London-based purveyor of intelligent dance music Ryan L. West aka RIVAL CONSOLES returns with his sophomore album KID VELO, released track by track over the course of 11 weeks. Every Monday will see a new album track being streamed exclusively from just one online portal connected to one exclusive online store, before going global on Fridays. With brains supposedly adapting to online networks and attention spans reduced to 140 characters at a time, this is bite-sized music for a bite-sized world, Erased Tapes label founder Robert Raths explains.
Whilst album opener KID VELO can simply be described as a heavy beast that has a lot of pop running through its veins, Ryan L. West, the man behind RIVAL CONSOLES strives to humanise and at the same time emphasise entirely computerised sounds to defy categorisation in modern electronic music. According to West this record was all about creating genuine emotions with a synthetic set of sounds. Even though the sounds that have been used are entirely synthetic, like a lot of computer game music, they can create moments of human emotion – moments of hope. I really love it when electronic music can do this to you.
With track names that could be straight out of a comic strip, the atmosphere of this album reminds of video game sagas such as Zelda or Final Fantasy. KID VELO makes the perfect fictional super hero with EVE being his fragile yet powerful female counterpart and VOS as the classic antagonist. Tracks like s.p.k.r.s. evoke images of an evil, corrupt police force, lurking deep in the futuristic suburbs. Surrounded by studio equipment, this record possibly is a result of spending more time with speakers than people.

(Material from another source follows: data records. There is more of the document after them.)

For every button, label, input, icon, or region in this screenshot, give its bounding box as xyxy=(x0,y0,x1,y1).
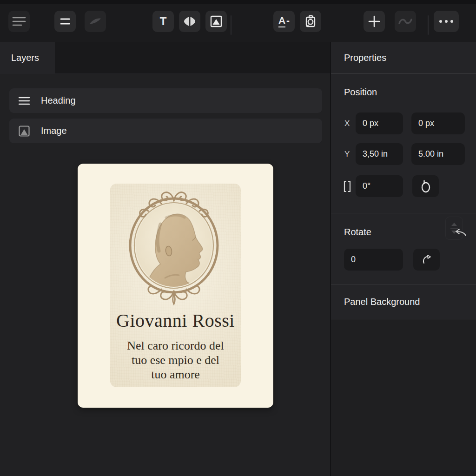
stepper-up-icon xyxy=(451,223,457,226)
app-window: T A - xyxy=(0,0,476,476)
rotate-orientation-icon xyxy=(420,180,431,193)
text-tool-icon: T xyxy=(160,16,167,27)
rotation-angle-field[interactable]: 0° xyxy=(356,175,403,197)
text-lines-icon xyxy=(19,97,30,105)
layers-tab-label: Layers xyxy=(11,53,39,63)
shape-tool-icon xyxy=(184,16,196,27)
panel-empty-area xyxy=(331,319,476,476)
properties-panel-title: Properties xyxy=(331,42,476,74)
y-axis-label: Y xyxy=(344,150,350,159)
camera-frame-icon xyxy=(304,15,317,28)
properties-panel: Properties Position X 0 px 0 px Y 3,50 i… xyxy=(330,42,476,476)
layer-label: Image xyxy=(41,126,67,136)
rotate-gesture-icon xyxy=(421,254,432,265)
menu-button[interactable] xyxy=(8,11,30,32)
orientation-button[interactable] xyxy=(412,175,439,197)
swoosh-icon xyxy=(89,17,102,26)
position-x-field[interactable]: 0 px xyxy=(356,112,403,134)
card-subtitle: Nel caro ricordo del tuo ese mpio e del … xyxy=(78,338,273,382)
layer-row-heading[interactable]: Heading xyxy=(9,88,322,113)
image-icon xyxy=(19,126,30,137)
image-tool-button[interactable] xyxy=(205,11,227,32)
swoosh-button[interactable] xyxy=(85,11,106,32)
curve-button[interactable] xyxy=(395,11,416,32)
card-title: Giovanni Rossi xyxy=(78,310,273,331)
undo-arrow-icon[interactable] xyxy=(455,228,467,237)
ellipsis-icon xyxy=(439,20,453,23)
position-y-field[interactable]: 3,50 in xyxy=(356,143,403,165)
window-top-edge xyxy=(0,0,476,4)
squiggle-icon xyxy=(398,17,412,26)
list-lines-button[interactable] xyxy=(54,11,76,32)
memorial-card[interactable]: Giovanni Rossi Nel caro ricordo del tuo … xyxy=(78,164,273,408)
plus-icon xyxy=(368,15,380,27)
rotate-gesture-button[interactable] xyxy=(413,249,440,271)
rotate-section-heading: Rotate xyxy=(344,227,371,238)
text-style-button[interactable]: A - xyxy=(273,11,295,32)
x-axis-label: X xyxy=(344,119,350,128)
more-button[interactable] xyxy=(434,11,459,32)
two-lines-icon xyxy=(60,18,70,25)
image-tool-icon xyxy=(210,15,222,27)
snapshot-button[interactable] xyxy=(300,11,321,32)
card-subtitle-line: tuo amore xyxy=(78,367,273,382)
card-subtitle-line: Nel caro ricordo del xyxy=(78,338,273,353)
position-x2-field[interactable]: 0 px xyxy=(411,112,465,134)
layers-panel-header: Layers xyxy=(0,42,330,74)
panel-background-heading: Panel Background xyxy=(344,297,420,307)
toolbar-divider xyxy=(428,15,429,35)
add-button[interactable] xyxy=(364,11,385,32)
brackets-icon xyxy=(343,180,351,192)
text-style-icon: A - xyxy=(278,15,290,27)
toolbar-divider xyxy=(231,15,231,35)
card-subtitle-line: tuo ese mpio e del xyxy=(78,353,273,367)
hamburger-icon xyxy=(12,16,26,27)
section-divider xyxy=(331,213,476,213)
position-y2-field[interactable]: 5.00 in xyxy=(411,143,465,165)
shape-tool-button[interactable] xyxy=(179,11,200,32)
toolbar: T A - xyxy=(0,4,476,42)
text-tool-button[interactable]: T xyxy=(152,11,174,32)
rotate-value-field[interactable]: 0 xyxy=(344,249,403,271)
section-divider xyxy=(331,284,476,285)
tab-layers[interactable]: Layers xyxy=(0,42,55,74)
position-section-heading: Position xyxy=(344,87,377,98)
layer-row-image[interactable]: Image xyxy=(9,119,322,143)
portrait-frame-illustration xyxy=(109,185,241,308)
layer-label: Heading xyxy=(41,95,76,106)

It doesn’t take much to see some parallels between the fictional character KID VELO and its creator. Born in November 10th 1985, Ryan L. West grew up in the small city of Leicester in the midlands of England. Fascinated by sound from an early age, Ryan chose to dedicate his time to studying, experimenting with and producing sound at De Montfort University Leicester. The outro track AFTER ED. stands for After Education, because it just reminds me of that crap feeling you get when you finish uni. You don't know what the hell you are going to do with yourself.